Quel que soit le gouvernement, dans chacun des pays qui viennent d'organiser des élections, le même conditionnement politique conduit aux mêmes choix à quelques nuances près : il faut réduire et rembourser les dettes, cesser de vivre au-dessus de ses moyens et donc faire payer les citoyens en prélevant sur leurs revenus et leurs avantages sociaux. Nul n'explique la généalogie de ces dettes et nul ne cherche comment faire régresser l'écart abyssal entre les revenus. Bref la politique est soumise à l'économie et non l'inverse, ce que nous savons depuis des lustres.

La pression exercée par l'Union européenne sur la Grèce fait penser aux pressions exercées sur les États mal-votants qui avaient repoussé, par référendum, le traité de l'Union européenne (dont on voir bien, à présent, qu'il contenait l'obligation d'avoir à se soumettre à des principes libéraux dans lesquels les États membres s'engluent un par un).

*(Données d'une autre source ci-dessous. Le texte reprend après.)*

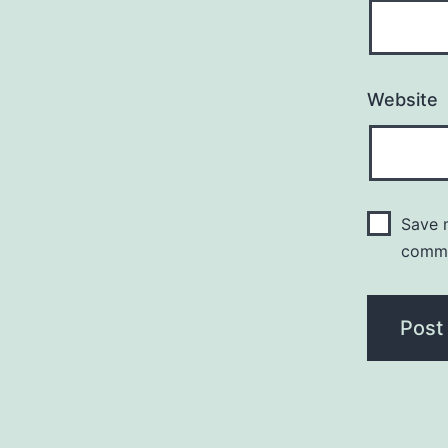
Website
Save m
comm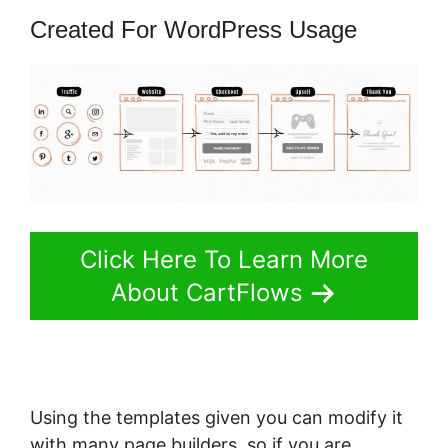
Created For WordPress Usage
Click Here To Learn More
About CartFlows
Using the templates given you can modify it
with many page builders, so if you are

Changer de logiciel signifie, en politique, deux choses : supprimer un formatage intellectuel qui interdit de penser l'avenir en dehors des normes toutes faites ; ralentir le rythmes de décisions qu'on s'usera à remettre en cause et qui ne fournissent que des réponses immédiates à des problématiques complexes.

La démocratie, décidément, s'autodétruit quand elle n'est plus qu'une machine à élire. Les exemples actuels sont multiples : de l'Algérie à la Russie, de la Syrie à l'Espagne, de la Grèce à ... la France ! Si la fin du sarkozisme est une chance, il ne faut pas un seul instant continuer de penser que tout dépend d'un Chef d'État. Si les peuples, avec sagesse et lenteur, ne réussissent pas à imposer leur loi qui n'est pas faite que des lois parlementaires, alors nous allons traverser une période tragique. Puissent les "indignés", ces vigiles témoins de la jeunesse du monde, peser sur les travaux politiques de ceux qui ont non pas à nous gouverner mais à gouverner avec nous.


Qui veut voyager loin ménage sa monture.

mardi 8 mai 2012

À quand la politique et la démocratie ?

Il est incorrect de ne pas se réjouir avec les vainqueurs, surtout quand on a apporté sa faible contribution à la victoire. Eh bien, tant pis.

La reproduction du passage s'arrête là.